After reading upsetting news articles on violence and mental illness, I became worried that mass shootings would also impact Congressional debates on mental illness and mental healthcare. For my master’s research at Purdue, I set out to uncover how Congress Members “frame” mental illness.  I examined the frames used every time a Congress Member mentioned mental illness on the house or senate floor or in a hearing between 2013 and 2015.

Initially, I hypothesized that adolescents and veterans would be framed in a positive way. I assumed Congress Members would discuss their treatment needs, arguing that these populations deserve treatment—that is, children can’t help being ill, and veterans are deserving of care due to their service to the United States. I thought the case for adults would be different. I hypothesized Congress Members would frame the general population of adults with mental illness as dangerous, especially in the aftermath of mass shootings and blame these acts on the perceived mental illness of the shooter. I was only half right. To my surprise, the treatment needs of everyone were discussed frequently, even so-called “dangerous” adults. However, often the dangerousness of adults was used as the justification to improve care.

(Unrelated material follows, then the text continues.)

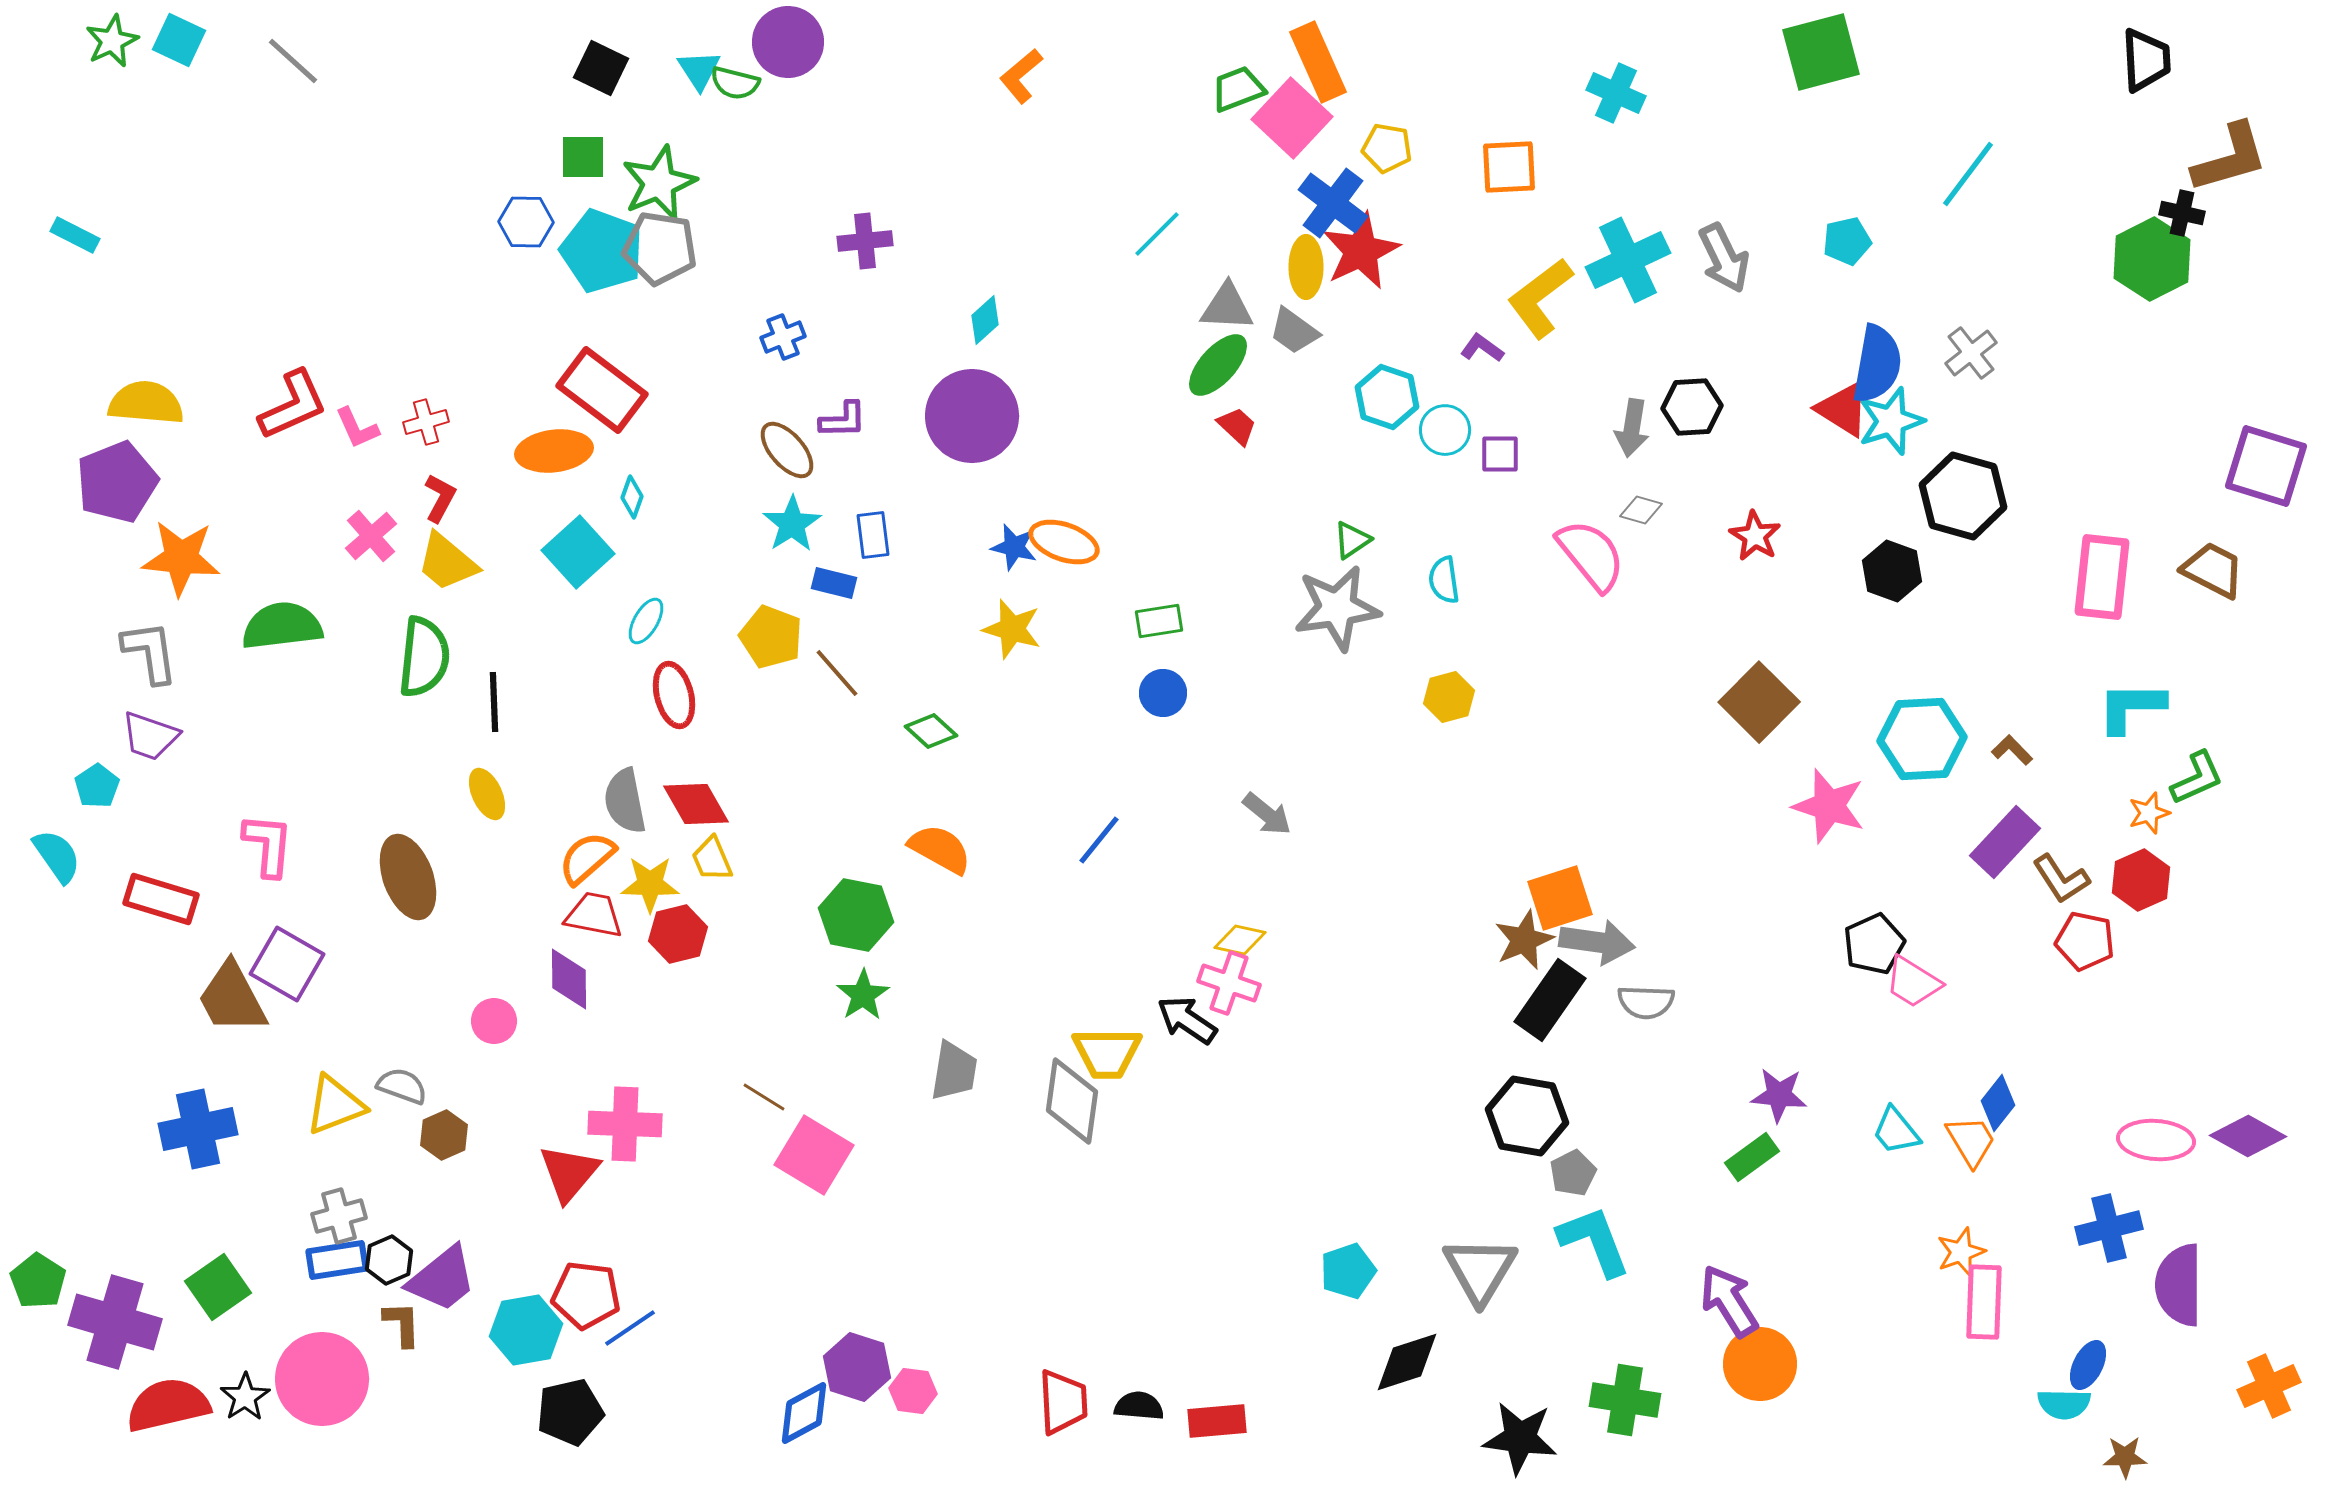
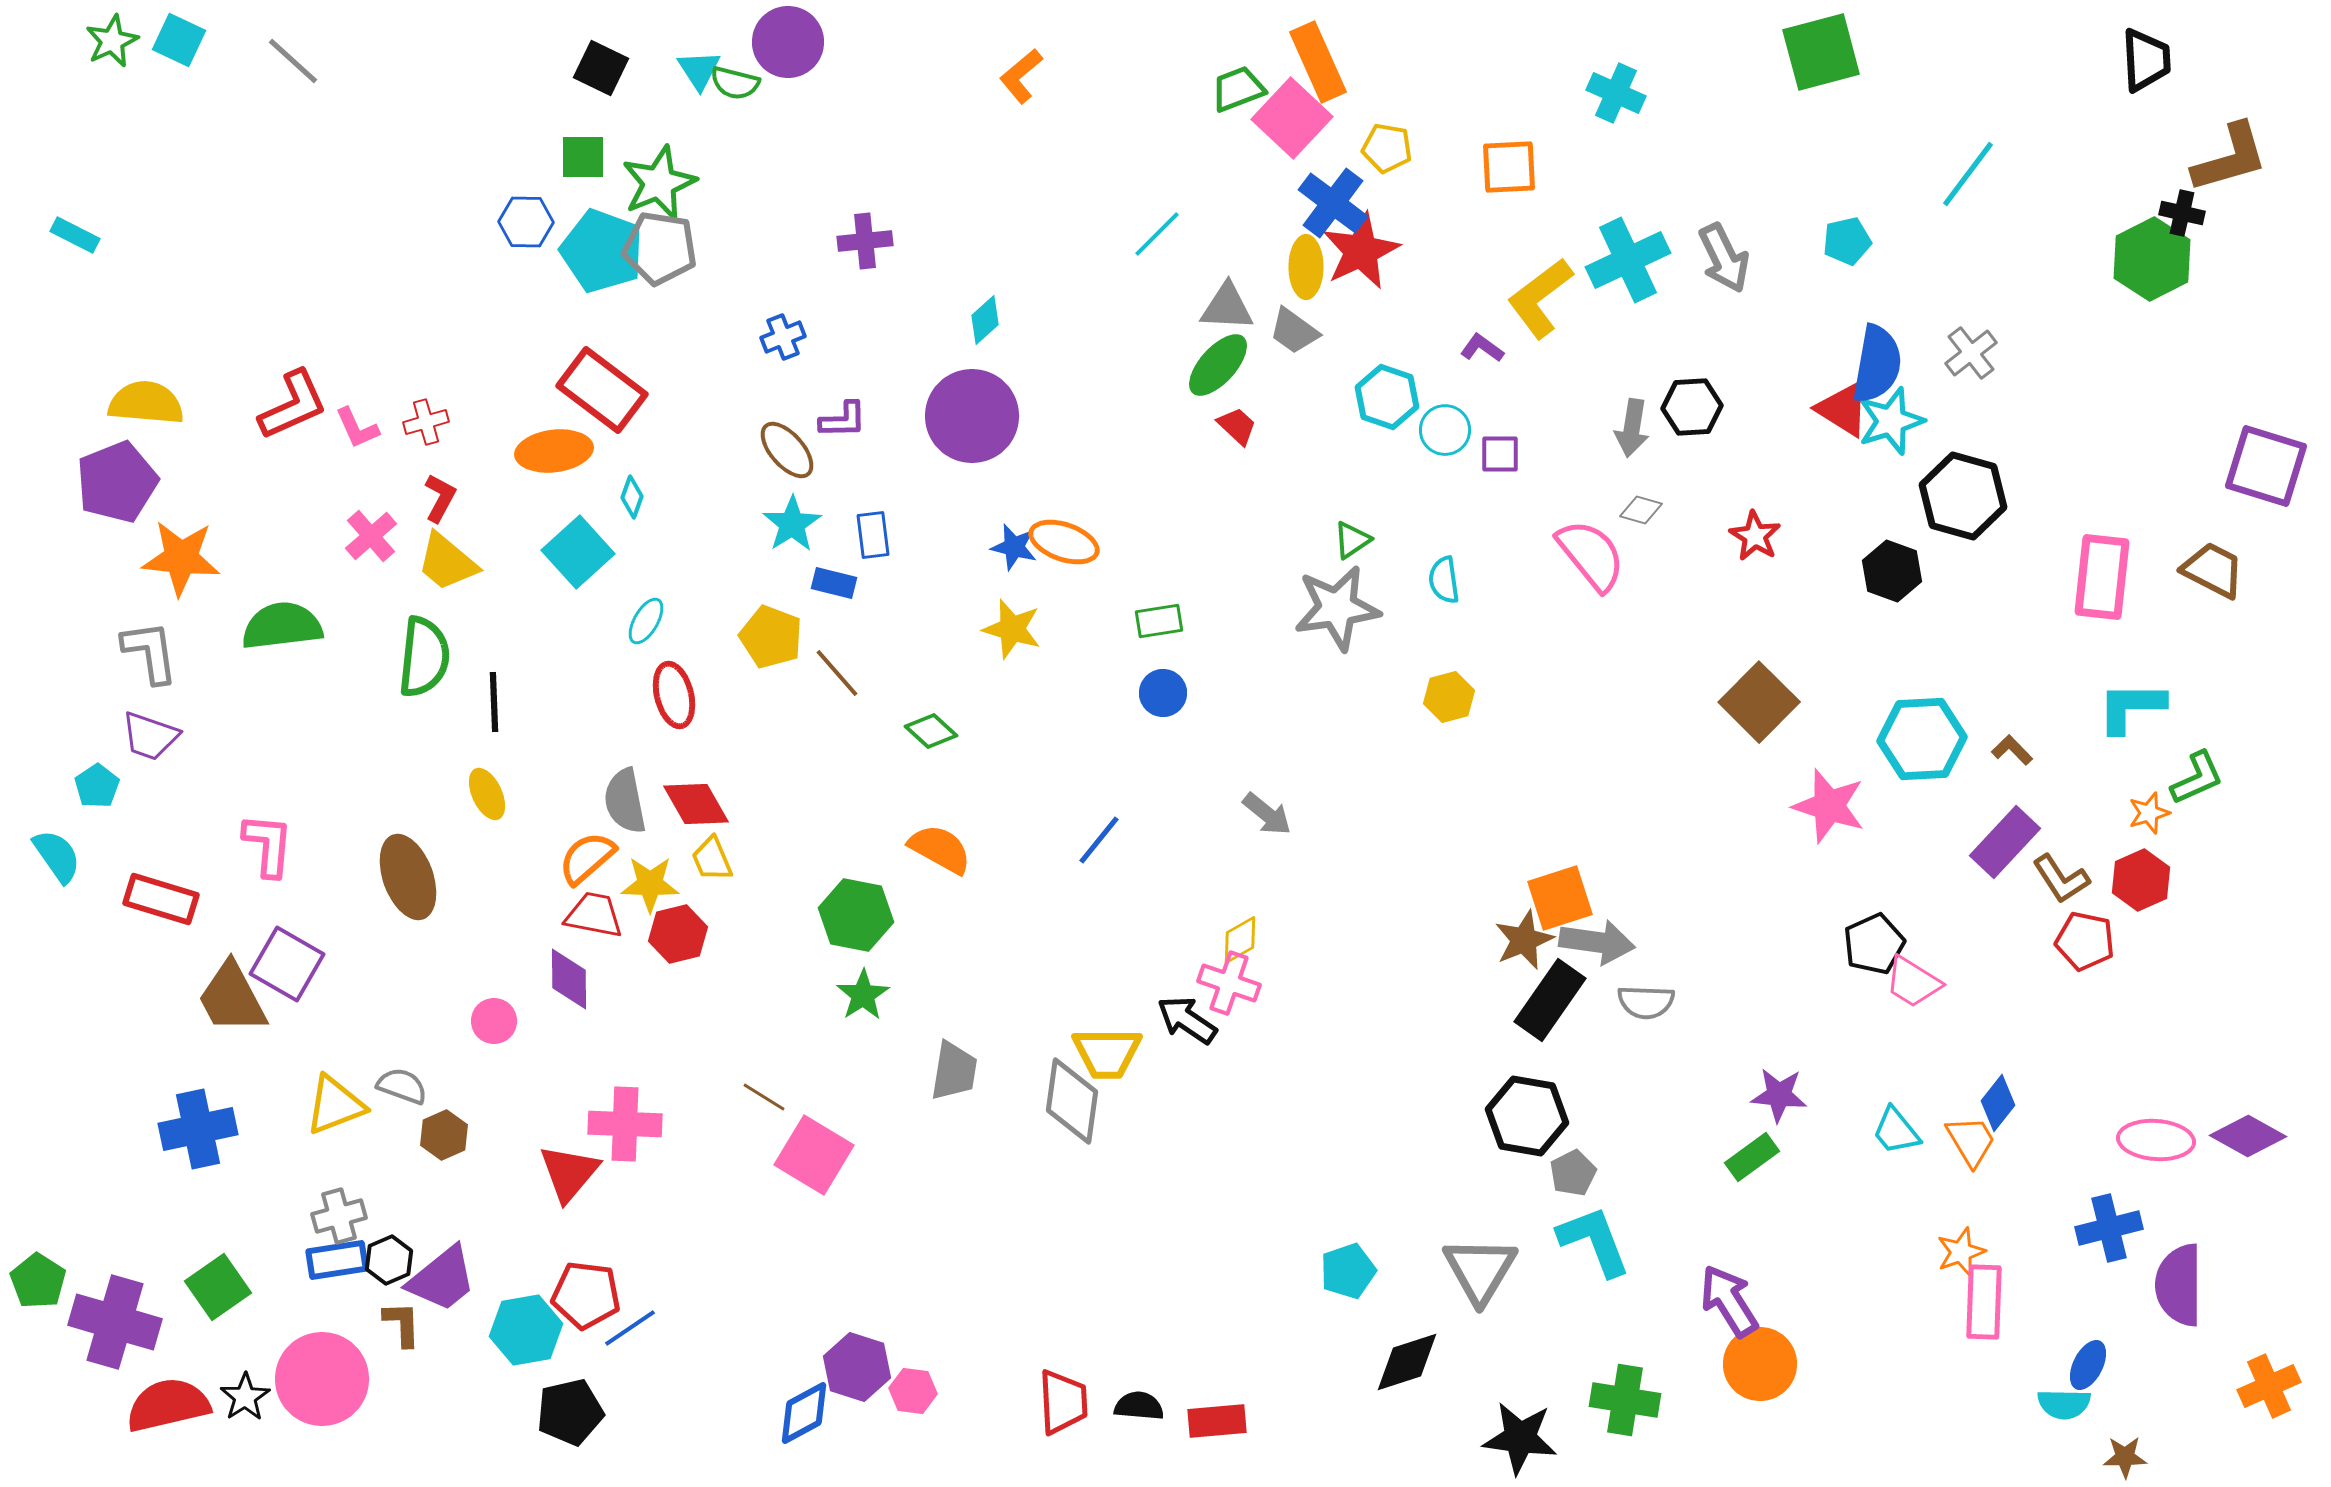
yellow diamond at (1240, 940): rotated 42 degrees counterclockwise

For example, while discussing a recent mass shooting, Republican Senator Bill Cassidy argued that the event was “a reminder of the long road we must take to reform our mental health system.” He explained, “Too many innocent lives are being taken in senseless attacks…The common denominator in these tragedies is all too often untreated mental illness.” (C-SPAN, July 27, 2015).

According to another politician, “In all of these mass shooting incidents, it appears that the perpetrators had some significant mental health issues.” He argued, “we have to have a better system that finds people in advance before they act out their violent fantasies.” (C-SPAN, Angus King, October 8, 2015).

Those with mental illness are not always viewed as deserving of treatment. In doing so, their obvious humanity and right to be healthy are ignored by the very decision-makers and policies that could help – rather than isolate or punish – them. Frequently, they are viewed as needing treatment, not for their own benefit, but to protect others. Non-veteran adults were framed as a population in need of treatment, not because they necessarily deserved it, but because treatment could prevent violent acts.  In contrast, veterans were seen as deserving and entitled to treatment because of their service to our country. Children were also viewed positively and deserving of care.

Discourse on mental illness, violence, and mass shootings is not only found in news and entertainment media, but Congress as well, indicating that the stigma of mental illness and violence will continue to persist in the future. Congress Members should improve America’s mental health system, but the justification for doing it, should not be that individuals with mental illness are dangerous. Individuals with mental illness deserve treatment because they have the right to be healthy, the same as anyone with a physical illness.

I was happy to find that Congress Members are arguing to improve mental healthcare, but upset at the justification for it. The frames surrounding mental illness and mental healthcare need to change. Instead of arguing for improved care based on the dangerousness of untreated mental illness, Congress Members should emphasize the right of all people to lead happy, healthy, and successful lives.

The views expressed in this post are the author’s views alone. They do not necessarily reflect the views of Young Minds Advocacy as an organization. 

About the Author:

Elizabeth Wulbrecht
Elizabeth Wulbrecht is a native of Lafayette Indiana where she attended Purdue for her bachelor’s and master’s degree in Political Science. She hopes her research can bring attention to issues of stigma and stereotypes, which impact the wellbeing and self-esteem of people with mental illness and their families.